* Prompt
No pictures belong in the answer. Repeat all the entries exactly.

━━━━━ Provided information ━━━━━

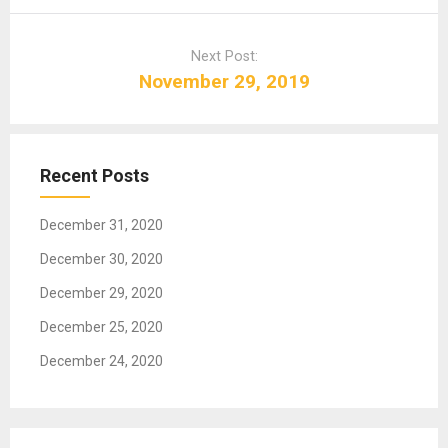
n
a
Next Post:
v
November 29, 2019
i
g
a
t
Recent Posts
i
o
December 31, 2020
n
December 30, 2020
December 29, 2020
December 25, 2020
December 24, 2020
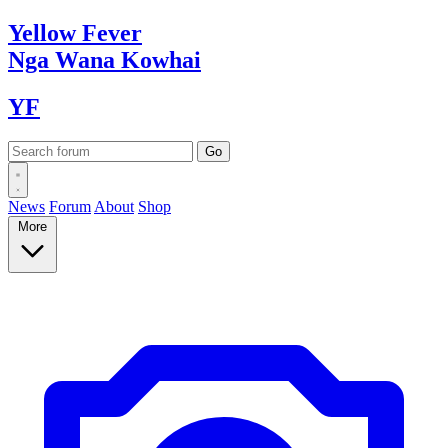
Yellow
Fever
Nga Wana
Kowhai
YF
News
Forum
About
Shop
More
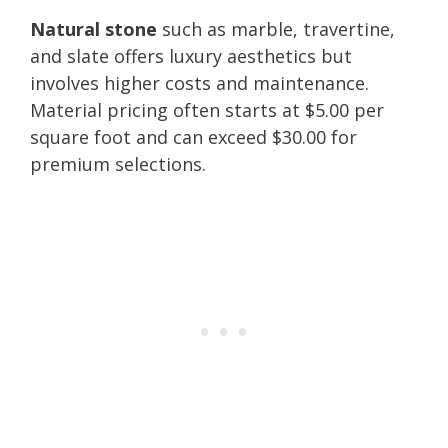
Natural stone
such as marble, travertine,
and slate offers luxury aesthetics but
involves higher costs and maintenance.
Material pricing often starts at $5.00 per
square foot and can exceed $30.00 for
premium selections.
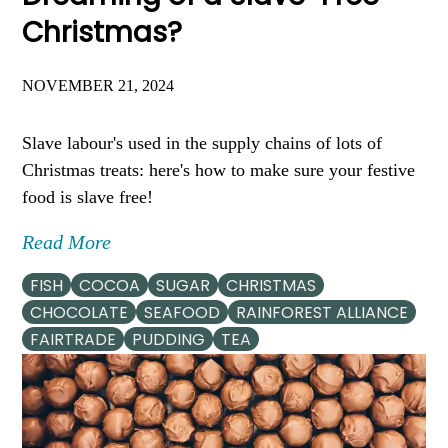
Christmas?
NOVEMBER 21, 2024
Slave labour's used in the supply chains of lots of
Christmas treats: here's how to make sure your festive
food is slave free!
Read More
FISH
COCOA
SUGAR
CHRISTMAS
CHOCOLATE
SEAFOOD
RAINFOREST ALLIANCE
FAIRTRADE
PUDDING
TEA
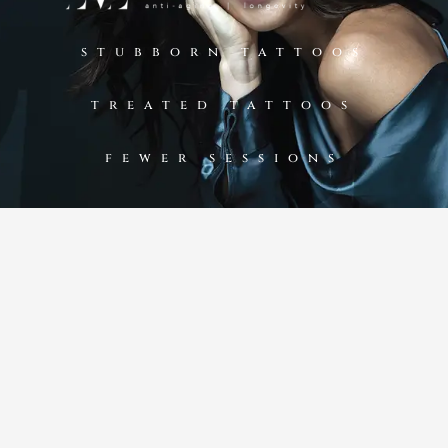
stubborn tattoos
treated tattoos
fewer sessions​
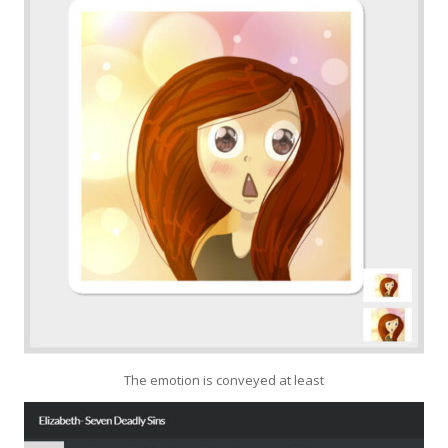
The emotion is conveyed at least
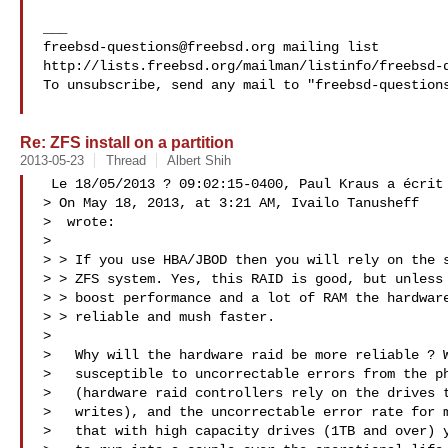
freebsd-questions@freebsd.org
 mailing list

http://lists.freebsd.org/mailman/listinfo/freebsd-q
To unsubscribe, send any mail to "
freebsd-question
Re: ZFS install on a partition
2013-05-23
Thread
Albert Shih
 Le 18/05/2013 ? 09:02:15-0400, Paul Kraus a écrit

> On May 18, 2013, at 3:21 AM, Ivailo Tanusheff

>  wrote:

> 

> > If you use HBA/JBOD then you will rely on the s
> > ZFS system. Yes, this RAID is good, but unless 
> > boost performance and a lot of RAM the hardware
> > reliable and mush faster.

> 

>   Why will the hardware raid be more reliable ? W
>   susceptible to uncorrectable errors from the ph
>   (hardware raid controllers rely on the drives t
>   writes), and the uncorrectable error rate for m
>   that with high capacity drives (1TB and over) y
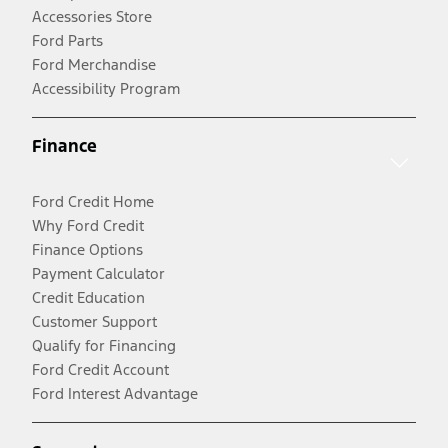
Accessories Store
Ford Parts
Ford Merchandise
Accessibility Program
Finance
Ford Credit Home
Why Ford Credit
Finance Options
Payment Calculator
Credit Education
Customer Support
Qualify for Financing
Ford Credit Account
Ford Interest Advantage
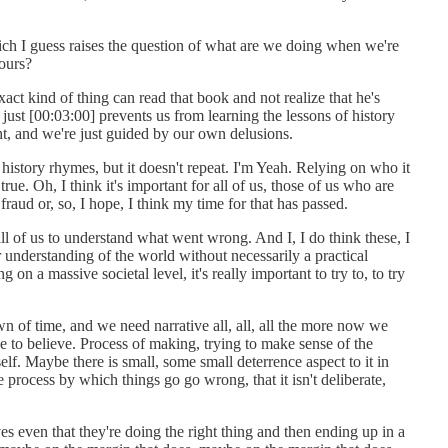
ich I guess raises the question of what are we doing when we're
ours?
ct kind of thing can read that book and not realize that he's
 just [00:03:00] prevents us from learning the lessons of history
ht, and we're just guided by our own delusions.
 history rhymes, but it doesn't repeat. I'm Yeah. Relying on who it
y true. Oh, I think it's important for all of us, those of us who are
fraud or, so, I hope, I think my time for that has passed.
all of us to understand what went wrong. And I, I do think these, I
er understanding of the world without necessarily a practical
on a massive societal level, it's really important to try to, to try
 of time, and we need narrative all, all, all the more now we
e to believe. Process of making, trying to make sense of the
self. Maybe there is small, some small deterrence aspect to it in
e process by which things go go wrong, that it isn't deliberate,
.
es even that they're doing the right thing and then ending up in a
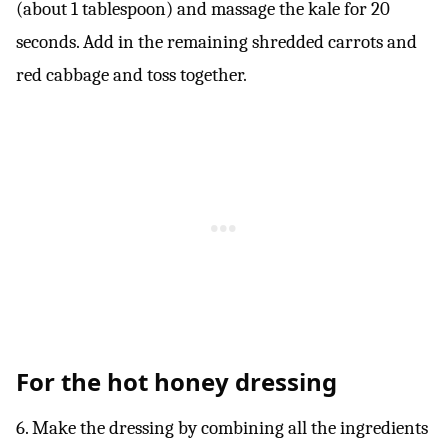
(about 1 tablespoon) and massage the kale for 20
seconds. Add in the remaining shredded carrots and
red cabbage and toss together.
For the hot honey dressing
6. Make the dressing by combining all the ingredients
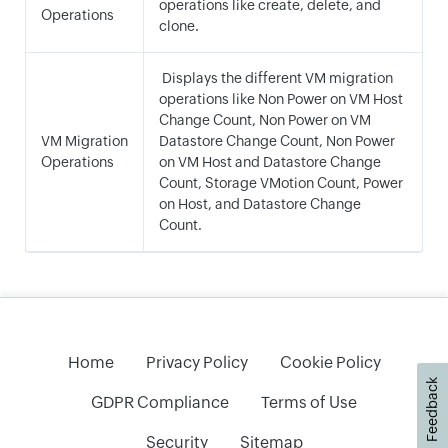
operations like create, delete, and
Operations
clone.
Displays the different VM migration
operations like Non Power on VM Host
Change Count, Non Power on VM
VM Migration
Datastore Change Count, Non Power
Operations
on VM Host and Datastore Change
Count, Storage VMotion Count, Power
on Host, and Datastore Change
Count.
Home
Privacy Policy
Cookie Policy
Feedback
GDPR Compliance
Terms of Use
Security
Sitemap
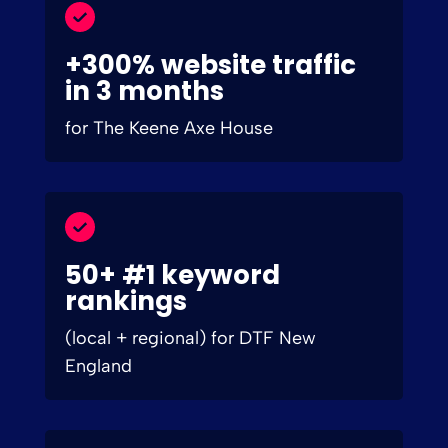
+300% website traffic
in 3 months
for The Keene Axe House
50+ #1 keyword
rankings
(local + regional) for DTF New
England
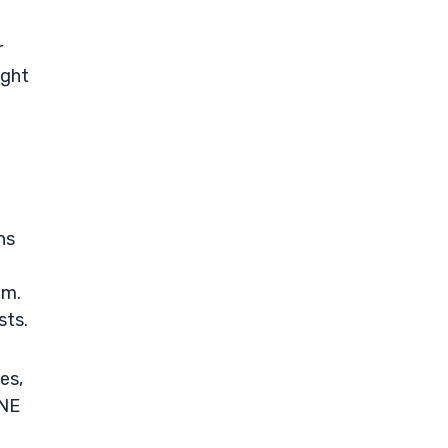
r
ight
ns
em.
sts.
es,
UNE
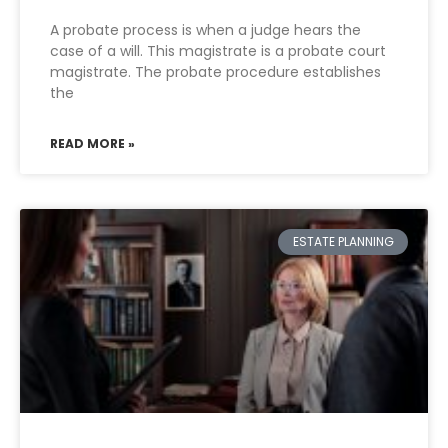
A probate process is when a judge hears the
case of a will. This magistrate is a probate court
magistrate. The probate procedure establishes
the
READ MORE »
ESTATE PLANNING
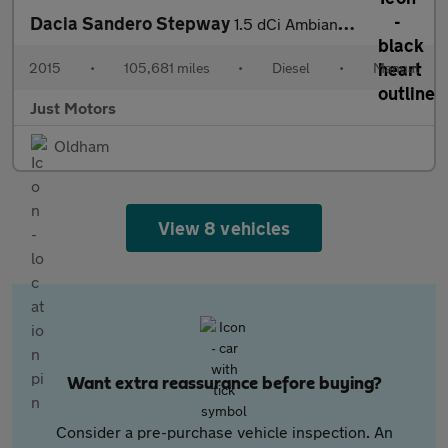
Dacia Sandero Stepway
1.5 dCi Ambiance Euro 6 (s/s) 5dr
2015
•
105,681 miles
•
Diesel
•
Manual
Just Motors
Oldham
View 8 vehicles
Want extra reassurance before buying?
Consider a pre-purchase vehicle inspection. An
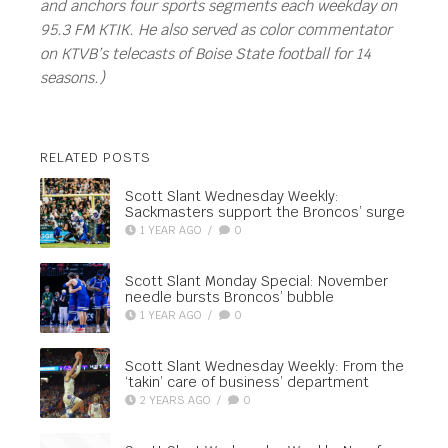
and anchors four sports segments each weekday on
95.3 FM KTIK. He also served as color commentator
on KTVB’s telecasts of Boise State football for 14
seasons.)
RELATED POSTS
Scott Slant Wednesday Weekly:
Sackmasters support the Broncos’ surge
1 YEAR AGO
/
0
Scott Slant Monday Special: November
needle bursts Broncos’ bubble
1 YEAR AGO
/
0
Scott Slant Wednesday Weekly: From the
‘takin’ care of business’ department
2 YEARS AGO
/
0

━━━━━

* Answer section
n
a
Next Post:
v
November 29, 2019
i
g
a
t
Recent Posts
i
o
December 31, 2020
n
December 30, 2020
December 29, 2020
December 25, 2020
December 24, 2020
Yellow
Fever
Nga Wana
Kowhai
YF
News
Forum
About
Shop
More
Natural stone
such as marble, travertine,
and slate offers luxury aesthetics but
involves higher costs and maintenance.
Material pricing often starts at $5.00 per
square foot and can exceed $30.00 for
premium selections.
Christmas?
NOVEMBER 21, 2024
Slave labour's used in the supply chains of lots of
Christmas treats: here's how to make sure your festive
food is slave free!
Read More
FISH
COCOA
SUGAR
CHRISTMAS
CHOCOLATE
SEAFOOD
RAINFOREST ALLIANCE
FAIRTRADE
PUDDING
TEA
stubborn tattoos
treated tattoos
fewer sessions​
The emotion is conveyed at least
freebsd-questions@freebsd.org
 mailing list

http://lists.freebsd.org/mailman/listinfo/freebsd-q
To unsubscribe, send any mail to "
freebsd-question
Re: ZFS install on a partition
2013-05-23
Thread
Albert Shih
 Le 18/05/2013 ? 09:02:15-0400, Paul Kraus a écrit

> On May 18, 2013, at 3:21 AM, Ivailo Tanusheff

>  wrote:

> 

> > If you use HBA/JBOD then you will rely on the s
> > ZFS system. Yes, this RAID is good, but unless 
> > boost performance and a lot of RAM the hardware
> > reliable and mush faster.

> 

>   Why will the hardware raid be more reliable ? W
>   susceptible to uncorrectable errors from the ph
>   (hardware raid controllers rely on the drives t
>   writes), and the uncorrectable error rate for m
>   that with high capacity drives (1TB and over) y
Accessories Store
Ford Parts
Ford Merchandise
Accessibility Program
Finance
Ford Credit Home
Why Ford Credit
Finance Options
Payment Calculator
Credit Education
Customer Support
Qualify for Financing
Ford Credit Account
Ford Interest Advantage
ich I guess raises the question of what are we doing when we're
ours?
ct kind of thing can read that book and not realize that he's
 just [00:03:00] prevents us from learning the lessons of history
ht, and we're just guided by our own delusions.
 history rhymes, but it doesn't repeat. I'm Yeah. Relying on who it
y true. Oh, I think it's important for all of us, those of us who are
fraud or, so, I hope, I think my time for that has passed.
all of us to understand what went wrong. And I, I do think these, I
er understanding of the world without necessarily a practical
on a massive societal level, it's really important to try to, to try
 of time, and we need narrative all, all, all the more now we
e to believe. Process of making, trying to make sense of the
self. Maybe there is small, some small deterrence aspect to it in
e process by which things go go wrong, that it isn't deliberate,
.
es even that they're doing the right thing and then ending up in a
(about 1 tablespoon) and massage the kale for 20
seconds. Add in the remaining shredded carrots and
red cabbage and toss together.
For the hot honey dressing
6. Make the dressing by combining all the ingredients
operations like create, delete, and
Operations
clone.
Displays the different VM migration
operations like Non Power on VM Host
Change Count, Non Power on VM
VM Migration
Datastore Change Count, Non Power
Operations
on VM Host and Datastore Change
Count, Storage VMotion Count, Power
on Host, and Datastore Change
Count.
Home
Privacy Policy
Cookie Policy
Feedback
GDPR Compliance
Terms of Use
Security
Sitemap
+300% website traffic
in 3 months
for The Keene Axe House
50+ #1 keyword
rankings
(local + regional) for DTF New
England
r
ight
ns
em.
sts.
es,
UNE
A probate process is when a judge hears the
case of a will. This magistrate is a probate court
magistrate. The probate procedure establishes
the
READ MORE »
ESTATE PLANNING
Dacia Sandero Stepway
1.5 dCi Ambiance Euro 6 (s/s) 5dr
2015
•
105,681 miles
•
Diesel
•
Manual
Just Motors
Oldham
View 8 vehicles
Want extra reassurance before buying?
Consider a pre-purchase vehicle inspection. An
and anchors four sports segments each weekday on
95.3 FM KTIK. He also served as color commentator
on KTVB’s telecasts of Boise State football for 14
seasons.)
RELATED POSTS
Scott Slant Wednesday Weekly:
Sackmasters support the Broncos’ surge
1 YEAR AGO
/
0
Scott Slant Monday Special: November
needle bursts Broncos’ bubble
1 YEAR AGO
/
0
Scott Slant Wednesday Weekly: From the
‘takin’ care of business’ department
2 YEARS AGO
/
0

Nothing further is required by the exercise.